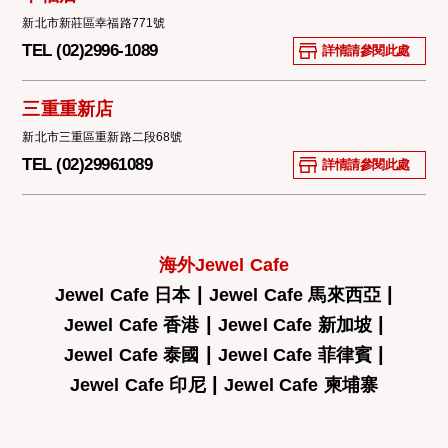
新北市新莊區幸福路771號
TEL (02)2996-1089
詳情請參閱此處
三重重新店
新北市三重區重新路二段68號
TEL (02)29961089
詳情請參閱此處
海外Jewel Cafe
|
|
Jewel Cafe 日本
Jewel Cafe 馬來西亞
|
|
Jewel Cafe 香港
Jewel Cafe 新加坡
|
|
Jewel Cafe 泰國
Jewel Cafe 菲律賓
|
Jewel Cafe 印尼
Jewel Cafe 柬埔寨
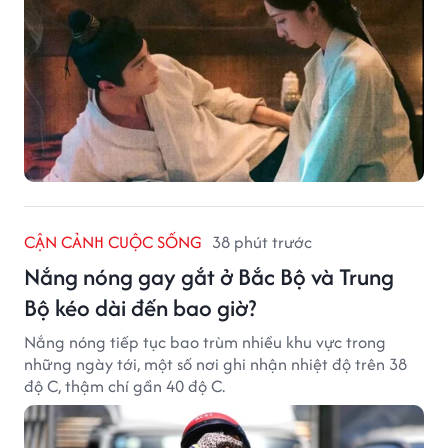
CẬN CẢNH CUỘC SỐNG
38 phút trước
Nắng nóng gay gắt ở Bắc Bộ và Trung
Bộ kéo dài đến bao giờ?
Nắng nóng tiếp tục bao trùm nhiều khu vực trong
những ngày tới, một số nơi ghi nhận nhiệt độ trên 38
độ C, thậm chí gần 40 độ C.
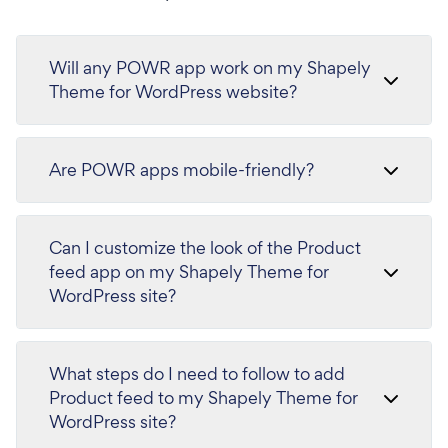
Will any POWR app work on my Shapely
Theme for WordPress website?
Are POWR apps mobile-friendly?
Can I customize the look of the Product
feed app on my Shapely Theme for
WordPress site?
What steps do I need to follow to add
Product feed to my Shapely Theme for
WordPress site?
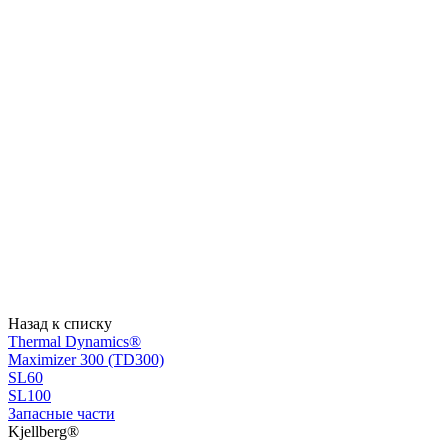
Назад к списку
Thermal Dynamics®
Maximizer 300 (TD300)
SL60
SL100
Запасные части
Kjellberg®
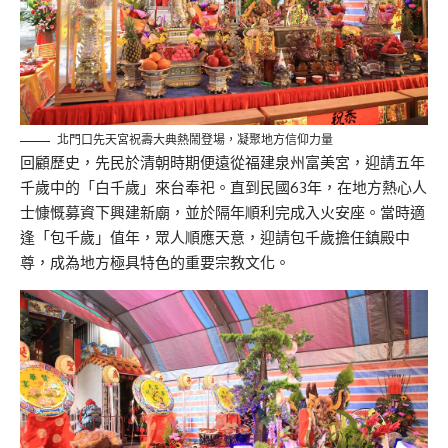
北門口先天宮祝壽大典熱鬧登場，凝聚地方信仰力量
回顧歷史，先民於清朝時期便遠從福建泉州富美宮，迎請五年
千歲中的「白千歲」
來台奉祀
。直到民國63年，在地方熱心人
士慷慨
募資下興建
新廟，並於隔年順利完成入火安座
。
當時適
逢「包千歲」值年，眾人順應天意，
迎請包千歲
擔任鎮殿中
尊，成為地方極具特色的重要宗教文化。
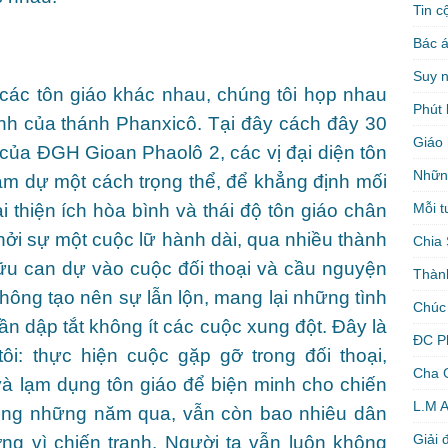
Tin c
Bác á
Suy 
ác tôn giáo khác nhau, chúng tôi họp nhau
Phút 
nh của thánh Phanxicô. Tại đây cách đây 30
Giáo 
của ĐGH Gioan Phaolô 2, các vị đại diện tôn
Nhữn
tham dự một cách trọng thể, để khẳng định mối
Mỗi t
ại thiện ích hòa bình và thái độ tôn giáo chân
khởi sự một cuộc lữ hành dài, qua nhiều thành
Chia 
 hữu can dự vào cuộc đối thoại và cầu nguyện
Thàn
hông tạo nên sự lẫn lộn, mang lại những tình
Chúc
n dập tắt không ít các cuộc xung đột. Đây là
ĐC P
tôi: thực hiện cuộc gặp gỡ trong đối thoại,
Cha 
và lạm dụng tôn giáo để biện minh cho chiến
L.M 
trong những năm qua, vẫn còn bao nhiêu dân
Giải 
ng vì chiến tranh. Người ta vẫn luôn không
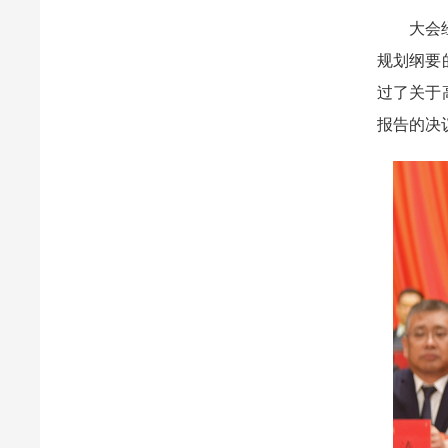
大会经过
规划纲要
过了关于
报告的决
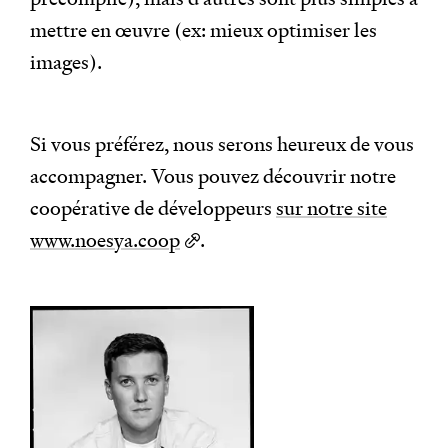
mettre en œuvre (ex: mieux optimiser les
images).
Si vous préférez, nous serons heureux de vous
accompagner. Vous pouvez découvrir notre
coopérative de développeurs
sur notre site
www.noesya.coop
.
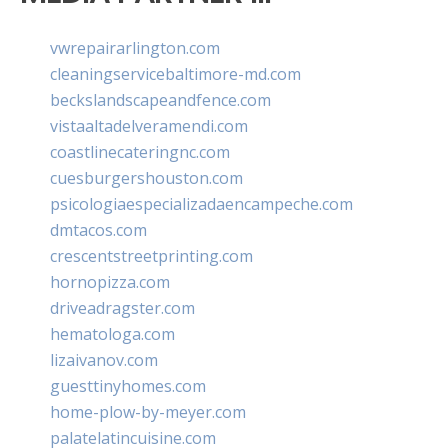
vwrepairarlington.com
cleaningservicebaltimore-md.com
beckslandscapeandfence.com
vistaaltadelveramendi.com
coastlinecateringnc.com
cuesburgershouston.com
psicologiaespecializadaencampeche.com
dmtacos.com
crescentstreetprinting.com
hornopizza.com
driveadragster.com
hematologa.com
lizaivanov.com
guesttinyhomes.com
home-plow-by-meyer.com
palatelatincuisine.com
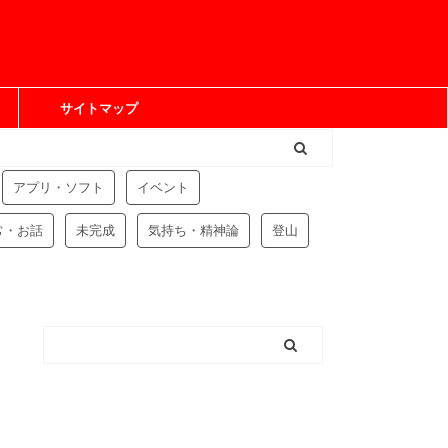
サイトマップ
アプリ・ソフト
イベント
常・お話
未完成
気持ち・精神論
登山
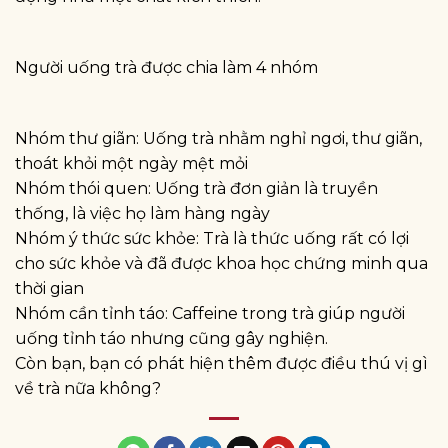
Người uống trà được chia làm 4 nhóm
Nhóm thư giãn: Uống trà nhằm nghỉ ngơi, thư giãn,
thoát khỏi một ngày mệt mỏi
Nhóm thói quen: Uống trà đơn giản là truyền
thống, là việc họ làm hàng ngày
Nhóm ý thức sức khỏe: Trà là thức uống rất có lợi
cho sức khỏe và đã được khoa học chứng minh qua
thời gian
Nhóm cần tỉnh táo: Caffeine trong trà giúp người
uống tỉnh táo nhưng cũng gây nghiện.
Còn bạn, bạn có phát hiện thêm được điều thú vị gì
về trà nữa không?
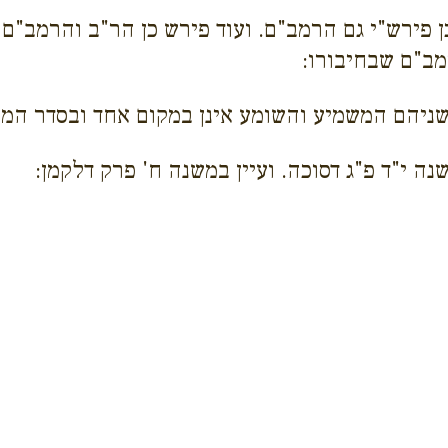
כן פירש"י גם הרמב"ם. ועוד פירש כן הר"ב והרמב"ם 
מב"ם שבחיבורו:
ניהם המשמיע והשומע אינן במקום אחד ובסדר המש
נה י"ד פ"ג דסוכה. ועיין במשנה ח' פרק דלקמן:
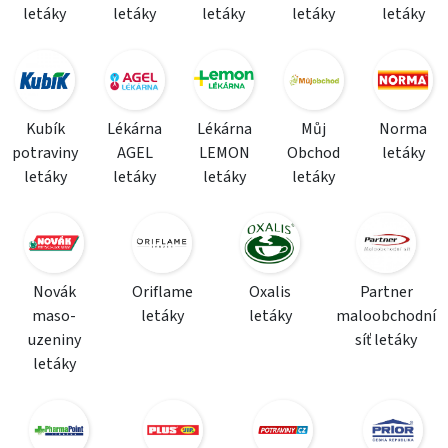
letáky
letáky
letáky
letáky
letáky
Kubík
Lékárna
Lékárna
Můj
Norma
potraviny
AGEL
LEMON
Obchod
letáky
letáky
letáky
letáky
letáky
Novák
Oriflame
Oxalis
Partner
maso-
letáky
letáky
maloobchodní
uzeniny
síť letáky
letáky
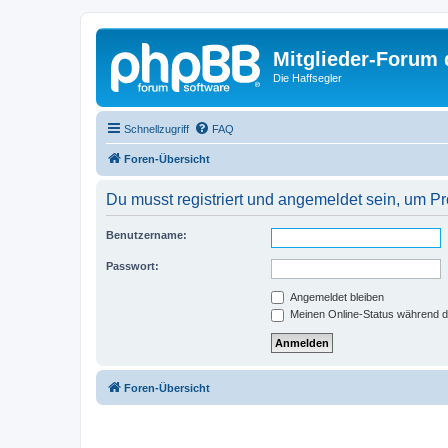
Mitglieder-Forum
Die Haffsegler
Schnellzugriff
FAQ
Foren-Übersicht
Du musst registriert und angemeldet sein, um P
Benutzername:
Passwort:
Angemeldet bleiben
Meinen Online-Status während d
Foren-Übersicht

——————

> _ACTIVITY_: Look through the entries above, and wherever a line holds the string "không", copy it.

> _SOLUTION TO THIS PROBLEM_:
n dập tắt không ít các cuộc xung đột. Đây là
ng vì chiến tranh. Người ta vẫn luôn không
về trà nữa không?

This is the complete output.